#### Work to be completed:
If a record contains a picture, skip the picture and transcribe the rest exactly.

#### Supplied records:
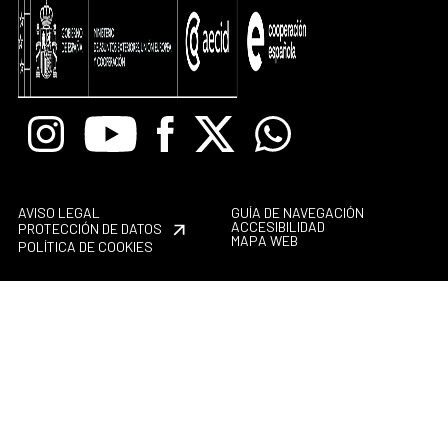
Instagram
Youtube
Facebook
X
Whatsapp
AVISO LEGAL
GUÍA DE NAVEGACIÓN
ACCESIBILIDAD
PROTECCIÓN DE DATOS
MAPA WEB
POLÍTICA DE COOKIES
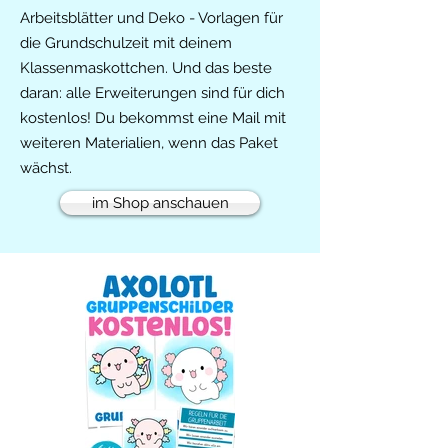
Arbeitsblätter und Deko - Vorlagen für
die Grundschulzeit mit deinem
Klassenmaskottchen. Und das beste
daran: alle Erweiterungen sind für dich
kostenlos! Du bekommst eine Mail mit
weiteren Materialien, wenn das Paket
wächst.
im Shop anschauen
Freebie!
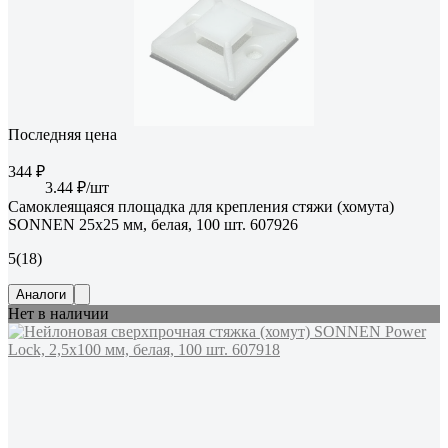
Последняя цена
344 ₽
3.44 ₽/шт
Самоклеящаяся площадка для крепления стяжи (хомута)
SONNEN 25x25 мм, белая, 100 шт. 607926
5
(18)
Аналоги
Нет в наличии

#### Solution to the exercise:
Instagram
Youtube
Facebook
X
Whatsapp
AVISO LEGAL
GUÍA DE NAVEGACIÓN
ACCESIBILIDAD
PROTECCIÓN DE DATOS
MAPA WEB
POLÍTICA DE COOKIES
Arbeitsblätter und Deko - Vorlagen für
die Grundschulzeit mit deinem
Klassenmaskottchen. Und das beste
daran: alle Erweiterungen sind für dich
kostenlos! Du bekommst eine Mail mit
weiteren Materialien, wenn das Paket
wächst.
im Shop anschauen
Freebie!
Последняя цена
344 ₽
3.44 ₽/шт
Самоклеящаяся площадка для крепления стяжи (хомута)
SONNEN 25x25 мм, белая, 100 шт. 607926
5
(18)
Аналоги
Нет в наличии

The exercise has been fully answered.